I think the best way forward is to force individual officers to carry liability insurance that covers settlements. This will have the effect of pricing out repeat offenders from the job.
Those other 3 officers (and the entire department) need to have skin in the game in that situation.
Yes retired officers should also be "reaping what they sow".
I don't know if would work in practice but there are multiple reasons to recommend it.
edit- just to be clear this would have to be negotiated as part of the union agreement and not something a court could just do.
They have more control over the behavior of current police officers than I do.
Believe me, if bad cops start taking money out of the pockets of the rest of the police, actual reform would come much quicker.
Same reason the entire football team has to take a lap when one person is screwing around. That person quickly becomes unpopular.
The police pension funds work the same way. If the Minneapolis police pension fund was sued tomorrow and wiped out, the city still owes the police their pensions just the same as before. The money to pay those obligations has to come from somewhere.
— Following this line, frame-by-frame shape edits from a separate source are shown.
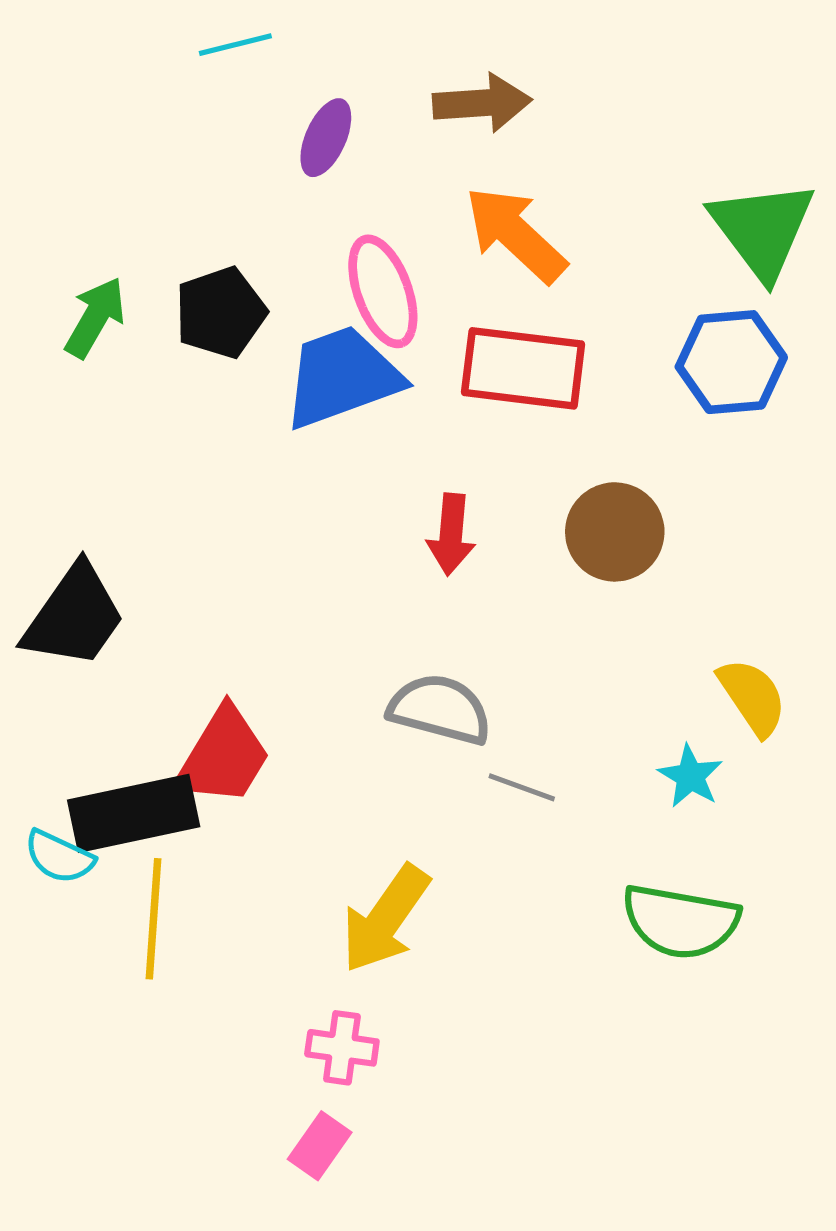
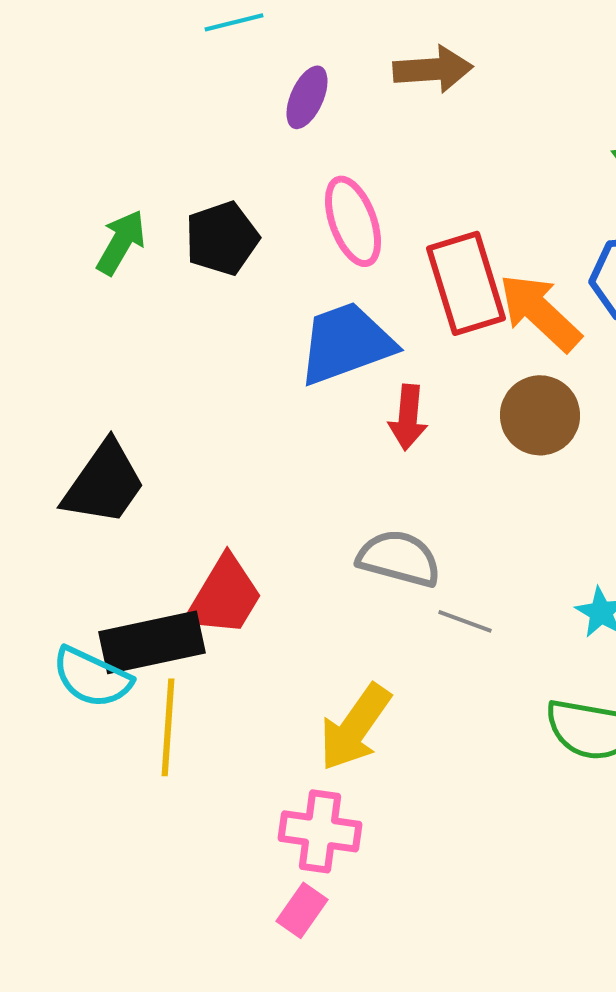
orange arrow: (516, 234) -> (540, 312), moved
red rectangle: (523, 368) -> (466, 283), turned 66
blue trapezoid: (342, 377) -> (346, 343), moved
cyan semicircle: (59, 857) -> (92, 677), size x1.4
pink cross: (342, 1048) -> (320, 831), size x1.4

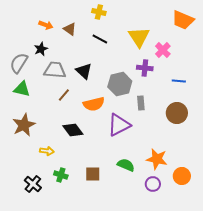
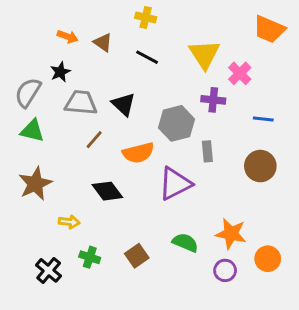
brown square: (93, 174) -> (137, 256), turned -35

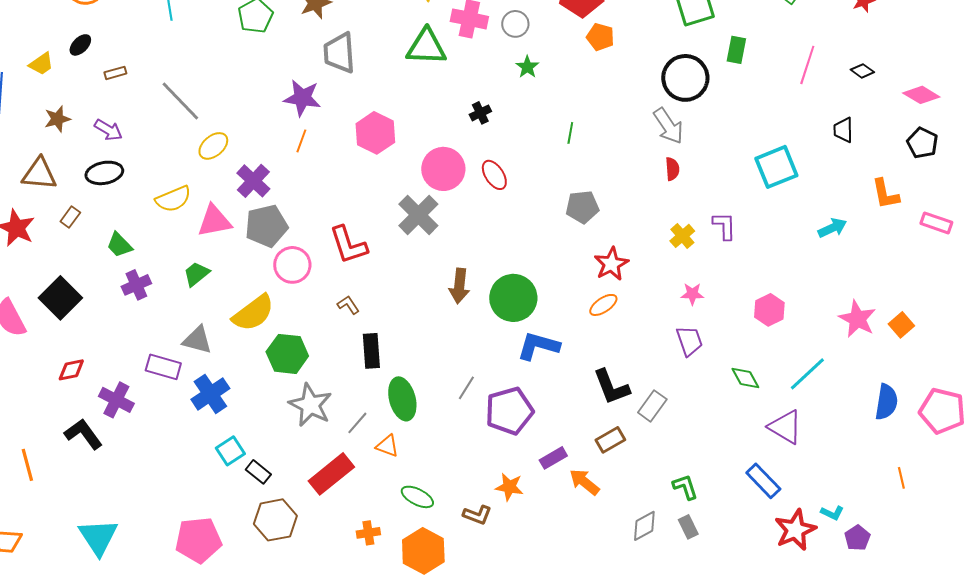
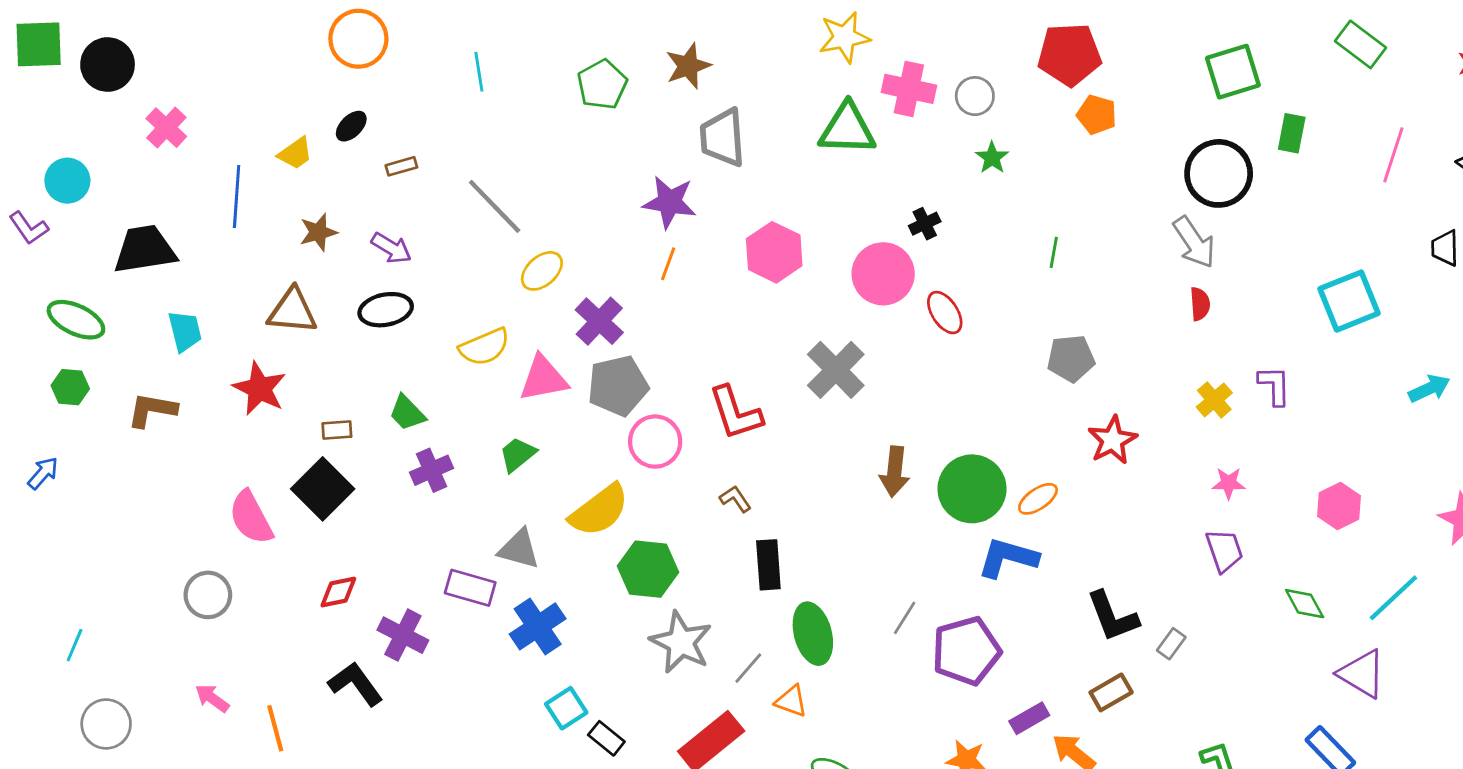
pink circle: (443, 169) -> (883, 274), moved
brown rectangle: (70, 217) -> (337, 430), moved, turned 50
orange ellipse: (603, 305) -> (1038, 499), moved
gray rectangle: (652, 406) -> (1171, 644), size x0.7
I suspect that it would come from the city.
It would absolutely have to be part of the negotiated agreement with the police unions and yes the retired officers of 2040 should be impacted.
I don't have good sound proposals, but bonuses for positive steps might be a good start.
Of course, this is completely different from the idea of QI, which, having worked for the federal government, I can see why it's important. Even if it has been over-applied.
While I believe that the "bad apples" among the police force is relatively rare, the fact that the rest of the force is to some degree resisting attempts to root them out makes them complicit in the acts to some degree.